The mathematical model of acid–base chemistry used in this work is complex, but it cannot describe all chemical changes within blood during CKRT. For that purpose, more complex models would likely be required [29, 30]. It is noteworthy however that the model of Rees and Andreassen [9] has been shown to be consistent with several physiological systems, in particular the mixing of blood with different compositions [31]. The mixing of different fluid streams in the extracorporeal CKRT circuit examined in this study is essentially akin to that of mixing two different types of blood, although in this instance blood is mixed with a cell-free, protein-free crystalloid solution.
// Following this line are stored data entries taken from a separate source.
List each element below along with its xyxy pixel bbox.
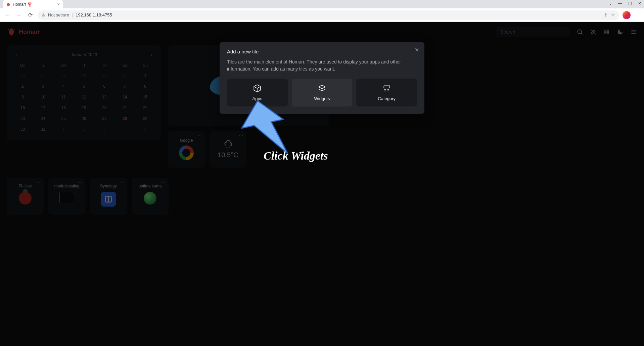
cube-icon xyxy=(253,84,262,93)
option-label: Apps xyxy=(252,96,263,101)
add-widgets-option[interactable]: Widgets xyxy=(292,79,353,106)
svg-point-0 xyxy=(7,3,10,6)
tab-bar: Homarr 🦞 × ⌄ — ▢ ✕ xyxy=(0,0,644,8)
address-bar[interactable]: ⚠ Not secure | 192.168.1.18:4755 ⇪ ☆ xyxy=(38,10,619,20)
bookmark-icon[interactable]: ☆ xyxy=(611,12,615,17)
back-button[interactable]: ← xyxy=(3,12,11,18)
reload-button[interactable]: ⟳ xyxy=(26,12,34,18)
tab-favicon-icon xyxy=(6,2,11,7)
minimize-icon[interactable]: — xyxy=(618,1,622,6)
not-secure-label: Not secure xyxy=(48,12,69,17)
close-window-icon[interactable]: ✕ xyxy=(638,1,641,6)
add-tile-modal: Add a new tile ✕ Tiles are the main elem… xyxy=(220,42,424,114)
url-text: 192.168.1.18:4755 xyxy=(76,12,112,17)
modal-title: Add a new tile xyxy=(227,49,417,54)
not-secure-icon: ⚠ xyxy=(42,13,45,17)
svg-rect-17 xyxy=(384,86,389,88)
modal-description: Tiles are the main element of Homarr. Th… xyxy=(227,58,417,73)
share-icon[interactable]: ⇪ xyxy=(604,12,608,17)
tab-title: Homarr 🦞 xyxy=(13,2,32,7)
option-label: Category xyxy=(378,96,396,101)
caret-down-icon[interactable]: ⌄ xyxy=(609,1,612,6)
window-controls: ⌄ — ▢ ✕ xyxy=(609,1,641,6)
maximize-icon[interactable]: ▢ xyxy=(628,1,632,6)
add-apps-option[interactable]: Apps xyxy=(227,79,288,106)
modal-close-button[interactable]: ✕ xyxy=(415,47,419,53)
tab-close-icon[interactable]: × xyxy=(57,2,60,7)
browser-toolbar: ← → ⟳ ⚠ Not secure | 192.168.1.18:4755 ⇪… xyxy=(0,8,644,22)
browser-chrome: Homarr 🦞 × ⌄ — ▢ ✕ ← → ⟳ ⚠ Not secure | … xyxy=(0,0,644,22)
app-root: Homarr Search ‹ January xyxy=(0,22,644,346)
browser-tab[interactable]: Homarr 🦞 × xyxy=(3,0,63,8)
option-label: Widgets xyxy=(314,96,330,101)
layers-icon xyxy=(318,84,326,93)
add-category-option[interactable]: Category xyxy=(356,79,417,106)
chrome-menu-icon[interactable]: ⋮ xyxy=(635,12,641,18)
section-icon xyxy=(382,84,391,93)
profile-avatar-icon[interactable] xyxy=(623,11,631,19)
forward-button[interactable]: → xyxy=(15,12,23,18)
Although this work makes novel predictions regarding acid–base chemistry in a CKRT extracorporeal circuit, there are several limitations that deserve mention, especially regarding the assumptions in the mathematical model that were necessary to make the calculations practical. For example, it has been assumed that the overall sieving coefficients of bicarbonate and dissolved carbon dioxide are equal to unity, that is the total carbon dioxide concentration in plasma and ultrafiltrate are equal. Although measured true sieving coefficients for all small solutes are approximately equal to one [32], ultrafiltration occurs during CKRT only with the plasma water fraction of blood, not plasma itself. On the other hand, true sieving coefficients likely depend on the hemofilter employed; thus, further consideration of the effect of the true sieving coefficient and the effect of the volume of plasma proteins on model predictions using the current approach will require consideration of a hemofilter with specific sieving properties. Second, it has been assumed that the dialysance of bicarbonate transfer during CVHDF is equal to the inlet dialysate flow rate; this assumption provides an upper bound for the dialysance; thus, our contention that acid–base balance during CVVHDF may be less effective than during CVVH is likely correct. A third limitation is the assumption that the non-bicarbonate buffer in plasma is composed solely of albumin. It is known however that plasma phosphate levels contribute to the buffering capacity of blood and that the phosphate level of patients treated by CKRT can have both higher or lower than normal levels of plasma phosphate; the effects of altered plasma phosphate concentration on the reported results require further study. Finally, we note that no consideration in the current work addressed the anticoagulant used during CKRT that could potentially influence acid–base balance such as when using regional citrate anticoagulation. Thus, the current model predictions are only valid when using other anticoagulant strategies, such as when using heparin, the most widely used anticoagulant during CKRT according to Karkar and Ronco [33].

In conclusion, a mathematical model of acid–base chemistry of blood can predict the effect of operating conditions on acid–base balance within the extracorporeal circuit during CKRT. Additional empirical measurements during CKRT are necessary to validate and potentially improve these model predictions.